A new platform in at least one sense of the word. The right’s new data obsession.

In the Republican party’s new comprehensive reboot document, one word appears with surprising frequency.

Written 197 times in the 97-page document, the call for “data” — more, better, smarter, more accessible — is the closest thing this plan has to a unifying theme. There are section headers such as “Generating Better Data” and “Building a Data Analytics Institute,” as well as language obviously co-opted from the tech world (or at least borrowed from the same school of management consulting). Like Google or Facebook, the GOP proclaims that it wants to be a “Bottom-Up, not Top-Down” organization.

Most striking is a passage in which the document describes the creation of a unified data service — a platform, not unlike Google’s or Facebook’s or Dropbox’s:

Romney campaign volunteers will see special meaning in passages like this. A catastrophic failure in Orca, the campaign’s crude attempt at an internet-based vote-tracking program, left Republican get-out-the-vote activists impotent and frustrated on Election Day.

But Orca was merely an illustration of a much larger problem: that the Obama campaign had succeeded in building a complete digital platform, with data strong enough to survive (and help win) countless election cycles. Alexis Madrigal explained in November:

The campaign had turned out more volunteers and gotten more donors than in 2008. Sure, the field organization was more entrenched and experienced, but the difference stemmed in large part from better technology.

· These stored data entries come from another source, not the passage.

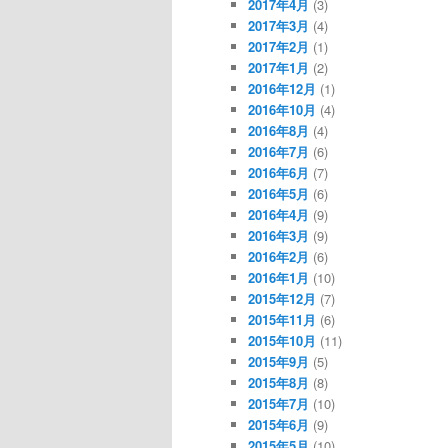
2017年4月
(3)
2017年3月
(4)
2017年2月
(1)
2017年1月
(2)
2016年12月
(1)
2016年10月
(4)
2016年8月
(4)
2016年7月
(6)
2016年6月
(7)
2016年5月
(6)
2016年4月
(9)
2016年3月
(9)
2016年2月
(6)
2016年1月
(10)
2015年12月
(7)
2015年11月
(6)
2015年10月
(11)
2015年9月
(5)
2015年8月
(8)
2015年7月
(10)
2015年6月
(9)
2015年5月
(10)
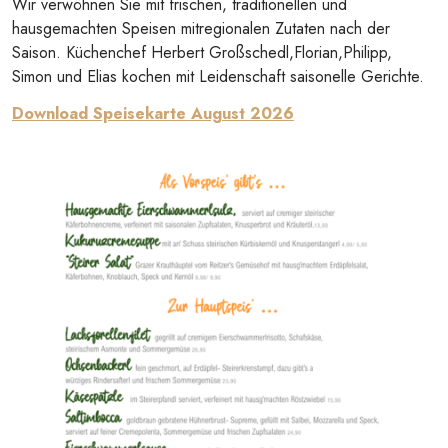
Wir verwöhnen Sie mit frischen, traditionellen und
hausgemachten Speisen mitregionalen Zutaten nach der
Saison. Küchenchef Herbert Großschedl,Florian,Philipp,
Simon und Elias kochen mit Leidenschaft saisonelle Gerichte.
Download Speisekarte August 2026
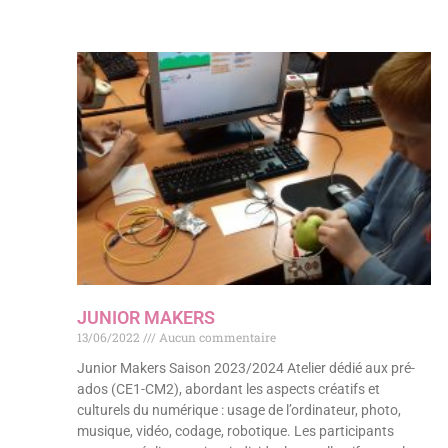
JUNIOR MAKERS
13/06/2022
Aucun commentaire
Junior Makers Saison 2023/2024 Atelier dédié aux pré-
ados (CE1-CM2), abordant les aspects créatifs et
culturels du numérique : usage de l’ordinateur, photo,
musique, vidéo, codage, robotique. Les participants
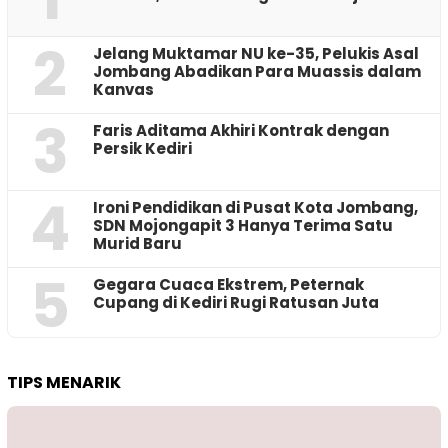
2
Jelang Muktamar NU ke-35, Pelukis Asal
Jombang Abadikan Para Muassis dalam
Kanvas
3
Faris Aditama Akhiri Kontrak dengan
Persik Kediri
4
Ironi Pendidikan di Pusat Kota Jombang,
SDN Mojongapit 3 Hanya Terima Satu
Murid Baru
5
‎Gegara Cuaca Ekstrem, Peternak
Cupang di Kediri Rugi Ratusan Juta
TIPS MENARIK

The tech team’s key products — Dashboard, the Call Tool, the Facebook Blaster, the PeopleMatcher, and Narwhal — made it simpler and easier for anyone to engage with the President’s reelection effort.

The Republican Party has no real equivalents to these tools; nor does it have the data necessary to make them useful.

This is a reasonable fixation for the party to have, but the document’s need to define basic tech terms (UI, API) suggests a party that may be even further behind than it realizes. And passages like these don’t help:

To help with our messaging and connecting with non-traditional Republican voters, an allied group could produce videos of minorities, women, and young voters explaining why they are Republicans and post them on the Internet.

We also need to communicate with young voters where they get their information. We can’t use old communication tools for young voters. Technology is second nature to young voters. Using social media platforms such as Twitter, Facebook, Reddit, and Instagram is important, but we also need to be actively looking for and utilizing the newest and most cutting-edge social media platforms to engage this generation.

67% of American adults are on Facebook today. “The Internet” isn’t about “young voters” anymore, and hasn’t been for half a decade.

In tech terms, this document puts the Republican campaign machine ahead of where it was but well behind of where it needs to be.

In fact, this app-ified, platform-centric party sounds little like the 2012 Obama campaign and a lot like this one, described in Wired. The title: “Obama’s Secret Weapons: Internet, Databases and Psychology.” The publish date: October 2008.